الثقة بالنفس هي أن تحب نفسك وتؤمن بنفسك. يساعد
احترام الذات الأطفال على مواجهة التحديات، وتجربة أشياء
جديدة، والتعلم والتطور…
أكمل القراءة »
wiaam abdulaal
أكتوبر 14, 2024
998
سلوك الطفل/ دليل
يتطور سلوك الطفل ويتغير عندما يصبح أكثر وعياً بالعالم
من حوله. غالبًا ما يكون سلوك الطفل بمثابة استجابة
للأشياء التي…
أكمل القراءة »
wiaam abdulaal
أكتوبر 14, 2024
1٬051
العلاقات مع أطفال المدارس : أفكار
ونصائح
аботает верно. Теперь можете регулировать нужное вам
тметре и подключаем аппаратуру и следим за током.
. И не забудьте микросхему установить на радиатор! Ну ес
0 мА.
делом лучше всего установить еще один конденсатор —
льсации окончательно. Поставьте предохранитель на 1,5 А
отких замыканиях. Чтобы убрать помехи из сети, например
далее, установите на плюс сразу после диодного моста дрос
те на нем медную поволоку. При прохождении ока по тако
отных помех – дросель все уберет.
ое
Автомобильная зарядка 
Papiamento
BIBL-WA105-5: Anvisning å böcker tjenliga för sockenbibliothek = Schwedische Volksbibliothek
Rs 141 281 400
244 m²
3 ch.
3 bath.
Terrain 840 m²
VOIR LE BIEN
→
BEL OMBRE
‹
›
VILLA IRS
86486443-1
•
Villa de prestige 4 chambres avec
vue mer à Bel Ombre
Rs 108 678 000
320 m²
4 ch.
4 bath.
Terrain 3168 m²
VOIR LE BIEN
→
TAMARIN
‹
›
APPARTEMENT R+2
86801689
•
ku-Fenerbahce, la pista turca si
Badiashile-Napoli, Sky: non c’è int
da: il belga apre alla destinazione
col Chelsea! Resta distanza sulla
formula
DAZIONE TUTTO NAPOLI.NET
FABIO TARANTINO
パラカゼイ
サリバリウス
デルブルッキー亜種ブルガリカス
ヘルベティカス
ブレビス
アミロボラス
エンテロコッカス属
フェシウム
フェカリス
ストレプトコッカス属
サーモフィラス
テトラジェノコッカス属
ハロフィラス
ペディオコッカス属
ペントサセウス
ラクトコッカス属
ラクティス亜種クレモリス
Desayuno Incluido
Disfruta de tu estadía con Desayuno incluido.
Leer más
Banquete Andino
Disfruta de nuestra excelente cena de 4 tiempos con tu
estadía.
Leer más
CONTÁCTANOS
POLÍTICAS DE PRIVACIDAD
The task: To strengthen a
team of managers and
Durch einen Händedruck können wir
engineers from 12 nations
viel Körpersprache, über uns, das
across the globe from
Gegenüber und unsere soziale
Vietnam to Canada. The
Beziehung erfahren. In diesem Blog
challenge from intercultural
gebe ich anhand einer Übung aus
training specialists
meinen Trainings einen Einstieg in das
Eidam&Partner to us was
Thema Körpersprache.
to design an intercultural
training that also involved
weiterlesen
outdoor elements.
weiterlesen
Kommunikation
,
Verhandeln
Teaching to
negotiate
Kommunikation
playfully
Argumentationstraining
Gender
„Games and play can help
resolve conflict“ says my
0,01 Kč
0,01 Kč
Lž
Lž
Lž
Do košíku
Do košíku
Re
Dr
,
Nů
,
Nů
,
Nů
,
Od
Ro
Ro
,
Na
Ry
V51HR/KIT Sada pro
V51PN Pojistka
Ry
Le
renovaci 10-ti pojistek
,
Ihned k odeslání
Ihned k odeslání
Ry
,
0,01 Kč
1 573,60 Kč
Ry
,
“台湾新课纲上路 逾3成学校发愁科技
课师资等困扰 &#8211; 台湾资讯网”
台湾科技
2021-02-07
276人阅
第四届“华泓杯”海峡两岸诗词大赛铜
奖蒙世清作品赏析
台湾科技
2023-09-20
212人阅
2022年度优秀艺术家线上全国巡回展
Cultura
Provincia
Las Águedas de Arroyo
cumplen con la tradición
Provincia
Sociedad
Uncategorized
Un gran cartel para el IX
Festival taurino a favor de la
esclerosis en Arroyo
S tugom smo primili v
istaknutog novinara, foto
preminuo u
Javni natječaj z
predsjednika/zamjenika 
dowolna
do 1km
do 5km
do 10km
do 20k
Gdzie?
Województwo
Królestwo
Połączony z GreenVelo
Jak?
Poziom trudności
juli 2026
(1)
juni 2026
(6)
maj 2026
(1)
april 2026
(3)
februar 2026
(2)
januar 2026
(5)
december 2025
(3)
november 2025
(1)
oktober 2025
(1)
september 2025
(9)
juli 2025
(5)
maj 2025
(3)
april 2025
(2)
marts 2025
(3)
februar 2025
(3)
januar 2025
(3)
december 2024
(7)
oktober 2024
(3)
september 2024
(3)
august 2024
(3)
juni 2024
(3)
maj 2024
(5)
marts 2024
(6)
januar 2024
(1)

________________________________________

◆ **What to work on**: Check each line of the listing above for the string "Desayuno", then give how many lines have it. No other text.

◆ **Exercise solution**: 2